- [Task]: Every line of the entries that holds the word "بالداخلة" is to be copied.

Dataset entries:

/---

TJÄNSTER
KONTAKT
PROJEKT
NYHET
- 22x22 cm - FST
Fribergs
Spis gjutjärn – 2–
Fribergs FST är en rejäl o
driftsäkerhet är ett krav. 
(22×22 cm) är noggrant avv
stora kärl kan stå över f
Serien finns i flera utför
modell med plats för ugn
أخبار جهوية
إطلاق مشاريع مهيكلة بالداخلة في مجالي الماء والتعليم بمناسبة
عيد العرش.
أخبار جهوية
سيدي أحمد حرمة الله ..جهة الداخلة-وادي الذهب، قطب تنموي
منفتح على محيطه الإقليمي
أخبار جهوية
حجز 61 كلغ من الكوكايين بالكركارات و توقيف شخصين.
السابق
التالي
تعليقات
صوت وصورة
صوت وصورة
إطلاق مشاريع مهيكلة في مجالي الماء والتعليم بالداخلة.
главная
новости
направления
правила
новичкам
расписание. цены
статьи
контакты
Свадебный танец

\---
/---

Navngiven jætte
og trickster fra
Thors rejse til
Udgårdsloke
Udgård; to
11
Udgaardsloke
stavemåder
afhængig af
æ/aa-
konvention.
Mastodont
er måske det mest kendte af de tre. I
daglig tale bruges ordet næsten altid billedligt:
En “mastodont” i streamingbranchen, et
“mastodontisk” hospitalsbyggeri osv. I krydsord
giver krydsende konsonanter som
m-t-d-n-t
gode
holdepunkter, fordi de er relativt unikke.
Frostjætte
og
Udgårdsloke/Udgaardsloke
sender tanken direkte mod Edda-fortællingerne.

\---
/---

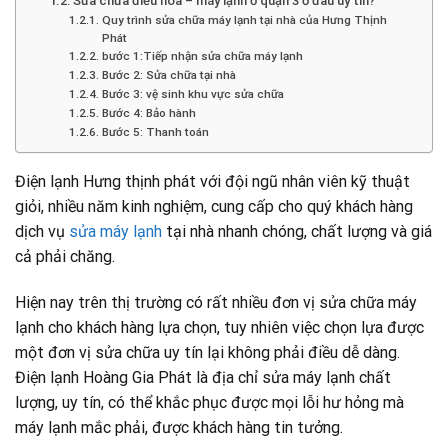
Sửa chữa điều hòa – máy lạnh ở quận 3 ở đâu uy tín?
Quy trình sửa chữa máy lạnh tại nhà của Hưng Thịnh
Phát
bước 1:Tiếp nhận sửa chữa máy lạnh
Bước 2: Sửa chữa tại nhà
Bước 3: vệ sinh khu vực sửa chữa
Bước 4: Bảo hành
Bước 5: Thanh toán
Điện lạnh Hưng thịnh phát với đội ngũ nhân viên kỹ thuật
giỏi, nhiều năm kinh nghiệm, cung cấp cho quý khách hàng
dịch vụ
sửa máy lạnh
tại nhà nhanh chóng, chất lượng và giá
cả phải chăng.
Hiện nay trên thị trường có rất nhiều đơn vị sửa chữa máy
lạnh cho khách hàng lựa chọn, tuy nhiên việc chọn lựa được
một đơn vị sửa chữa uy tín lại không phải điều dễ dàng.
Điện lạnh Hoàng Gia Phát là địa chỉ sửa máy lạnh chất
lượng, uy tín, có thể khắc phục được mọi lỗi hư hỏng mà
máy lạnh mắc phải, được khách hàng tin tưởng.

\---

- [Result below]:
إطلاق مشاريع مهيكلة بالداخلة في مجالي الماء والتعليم بمناسبة
إطلاق مشاريع مهيكلة في مجالي الماء والتعليم بالداخلة.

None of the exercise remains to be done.